[Task brief] From the first line of the data through the line containing "tapizado de terciopelo", return each line exactly.

[Data to use]
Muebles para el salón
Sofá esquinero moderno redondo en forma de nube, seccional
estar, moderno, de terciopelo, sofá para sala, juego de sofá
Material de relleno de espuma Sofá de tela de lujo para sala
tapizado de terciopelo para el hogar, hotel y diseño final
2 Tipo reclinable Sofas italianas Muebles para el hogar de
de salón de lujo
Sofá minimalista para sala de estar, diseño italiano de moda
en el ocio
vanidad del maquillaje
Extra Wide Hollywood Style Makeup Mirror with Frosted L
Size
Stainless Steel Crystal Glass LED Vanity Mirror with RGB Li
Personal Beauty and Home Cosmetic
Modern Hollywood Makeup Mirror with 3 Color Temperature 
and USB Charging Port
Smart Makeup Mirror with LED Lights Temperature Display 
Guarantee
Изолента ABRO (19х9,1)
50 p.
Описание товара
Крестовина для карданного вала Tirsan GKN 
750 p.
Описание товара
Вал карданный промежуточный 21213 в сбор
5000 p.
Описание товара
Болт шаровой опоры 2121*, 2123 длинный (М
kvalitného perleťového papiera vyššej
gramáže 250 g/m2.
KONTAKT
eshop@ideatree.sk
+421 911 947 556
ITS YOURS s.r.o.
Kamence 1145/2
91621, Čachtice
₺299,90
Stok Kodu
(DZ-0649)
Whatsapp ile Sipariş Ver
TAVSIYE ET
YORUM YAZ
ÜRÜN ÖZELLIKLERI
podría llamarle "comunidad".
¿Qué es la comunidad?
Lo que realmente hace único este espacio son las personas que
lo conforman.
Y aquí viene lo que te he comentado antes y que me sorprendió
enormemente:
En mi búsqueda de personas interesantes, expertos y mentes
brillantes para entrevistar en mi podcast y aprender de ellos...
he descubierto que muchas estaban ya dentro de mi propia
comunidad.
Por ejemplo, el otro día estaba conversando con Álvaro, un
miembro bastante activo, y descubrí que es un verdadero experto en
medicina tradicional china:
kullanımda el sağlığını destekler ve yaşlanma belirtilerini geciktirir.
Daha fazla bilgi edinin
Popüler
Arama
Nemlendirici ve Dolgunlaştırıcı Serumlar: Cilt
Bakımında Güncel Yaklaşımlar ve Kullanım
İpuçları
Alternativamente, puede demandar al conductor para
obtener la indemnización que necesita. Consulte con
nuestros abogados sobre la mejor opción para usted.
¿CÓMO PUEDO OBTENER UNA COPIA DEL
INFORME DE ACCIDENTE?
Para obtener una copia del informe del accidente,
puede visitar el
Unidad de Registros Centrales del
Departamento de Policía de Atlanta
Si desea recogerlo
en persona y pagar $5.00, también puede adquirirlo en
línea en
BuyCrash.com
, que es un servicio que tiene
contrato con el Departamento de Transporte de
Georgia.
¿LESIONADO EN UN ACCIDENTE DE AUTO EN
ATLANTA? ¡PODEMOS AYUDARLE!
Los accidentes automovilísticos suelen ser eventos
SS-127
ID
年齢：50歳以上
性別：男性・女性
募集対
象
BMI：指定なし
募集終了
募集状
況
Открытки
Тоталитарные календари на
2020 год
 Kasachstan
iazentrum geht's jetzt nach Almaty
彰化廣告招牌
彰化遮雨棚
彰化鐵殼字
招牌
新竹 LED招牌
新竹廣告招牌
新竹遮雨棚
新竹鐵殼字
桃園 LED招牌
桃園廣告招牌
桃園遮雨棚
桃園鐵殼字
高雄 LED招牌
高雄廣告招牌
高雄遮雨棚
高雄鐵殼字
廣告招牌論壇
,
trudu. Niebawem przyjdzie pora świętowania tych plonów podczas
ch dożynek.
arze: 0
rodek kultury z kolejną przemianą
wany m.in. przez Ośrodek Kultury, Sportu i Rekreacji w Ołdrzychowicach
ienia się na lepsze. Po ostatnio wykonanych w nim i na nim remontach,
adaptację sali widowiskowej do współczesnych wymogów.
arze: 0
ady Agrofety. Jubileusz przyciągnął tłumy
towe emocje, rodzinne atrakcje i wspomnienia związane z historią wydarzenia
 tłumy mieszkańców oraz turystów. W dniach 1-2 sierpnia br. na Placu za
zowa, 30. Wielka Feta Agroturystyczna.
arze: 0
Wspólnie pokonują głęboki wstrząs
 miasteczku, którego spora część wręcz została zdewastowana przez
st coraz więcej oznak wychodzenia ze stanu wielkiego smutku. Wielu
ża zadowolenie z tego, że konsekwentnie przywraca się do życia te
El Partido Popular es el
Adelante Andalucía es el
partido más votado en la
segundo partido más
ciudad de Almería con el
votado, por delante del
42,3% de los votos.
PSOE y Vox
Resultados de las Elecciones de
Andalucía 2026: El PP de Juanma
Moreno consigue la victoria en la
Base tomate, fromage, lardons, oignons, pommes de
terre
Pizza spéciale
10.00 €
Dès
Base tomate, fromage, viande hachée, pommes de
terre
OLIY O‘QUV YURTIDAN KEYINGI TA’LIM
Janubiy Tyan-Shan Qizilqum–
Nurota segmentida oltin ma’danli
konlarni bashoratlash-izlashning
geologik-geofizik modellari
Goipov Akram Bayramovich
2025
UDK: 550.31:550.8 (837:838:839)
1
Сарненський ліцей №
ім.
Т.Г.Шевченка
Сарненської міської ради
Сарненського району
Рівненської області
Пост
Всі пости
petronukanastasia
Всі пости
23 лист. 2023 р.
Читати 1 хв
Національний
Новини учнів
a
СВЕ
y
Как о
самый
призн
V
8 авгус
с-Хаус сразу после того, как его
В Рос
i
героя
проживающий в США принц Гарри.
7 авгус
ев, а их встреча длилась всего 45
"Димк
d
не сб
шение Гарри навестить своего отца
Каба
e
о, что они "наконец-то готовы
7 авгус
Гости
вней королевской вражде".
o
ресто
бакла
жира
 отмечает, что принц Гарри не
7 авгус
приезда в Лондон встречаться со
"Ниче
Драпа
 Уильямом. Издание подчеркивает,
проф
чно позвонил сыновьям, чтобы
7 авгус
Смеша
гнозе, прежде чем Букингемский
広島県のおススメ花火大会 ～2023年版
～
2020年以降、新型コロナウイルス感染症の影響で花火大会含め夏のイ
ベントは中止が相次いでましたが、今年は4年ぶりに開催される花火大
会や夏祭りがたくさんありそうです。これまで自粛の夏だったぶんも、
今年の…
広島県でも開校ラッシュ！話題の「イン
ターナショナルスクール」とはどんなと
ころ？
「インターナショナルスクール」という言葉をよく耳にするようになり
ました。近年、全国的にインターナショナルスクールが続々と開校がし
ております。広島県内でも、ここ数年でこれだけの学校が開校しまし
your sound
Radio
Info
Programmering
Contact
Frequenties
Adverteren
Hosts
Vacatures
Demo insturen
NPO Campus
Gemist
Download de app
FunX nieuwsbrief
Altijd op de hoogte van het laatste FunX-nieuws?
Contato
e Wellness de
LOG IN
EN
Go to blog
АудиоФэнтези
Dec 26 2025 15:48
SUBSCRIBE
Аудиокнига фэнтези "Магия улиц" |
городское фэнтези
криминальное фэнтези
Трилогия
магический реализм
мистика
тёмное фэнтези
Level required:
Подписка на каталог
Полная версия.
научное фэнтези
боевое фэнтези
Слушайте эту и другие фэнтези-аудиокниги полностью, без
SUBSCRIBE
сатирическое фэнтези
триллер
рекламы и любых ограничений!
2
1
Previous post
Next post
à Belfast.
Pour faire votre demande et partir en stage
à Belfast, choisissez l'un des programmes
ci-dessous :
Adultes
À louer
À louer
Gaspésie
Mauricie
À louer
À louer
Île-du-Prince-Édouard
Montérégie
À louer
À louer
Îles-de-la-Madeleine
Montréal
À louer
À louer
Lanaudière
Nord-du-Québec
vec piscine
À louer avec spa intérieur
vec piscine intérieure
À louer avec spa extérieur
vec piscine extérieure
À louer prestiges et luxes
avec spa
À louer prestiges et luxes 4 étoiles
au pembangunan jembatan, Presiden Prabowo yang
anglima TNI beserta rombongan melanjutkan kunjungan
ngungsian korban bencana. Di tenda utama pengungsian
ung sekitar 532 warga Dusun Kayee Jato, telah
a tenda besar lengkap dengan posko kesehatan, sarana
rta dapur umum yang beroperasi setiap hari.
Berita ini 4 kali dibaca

[Exercise result]
Muebles para el salón
Sofá esquinero moderno redondo en forma de nube, seccional
estar, moderno, de terciopelo, sofá para sala, juego de sofá
Material de relleno de espuma Sofá de tela de lujo para sala
tapizado de terciopelo para el hogar, hotel y diseño final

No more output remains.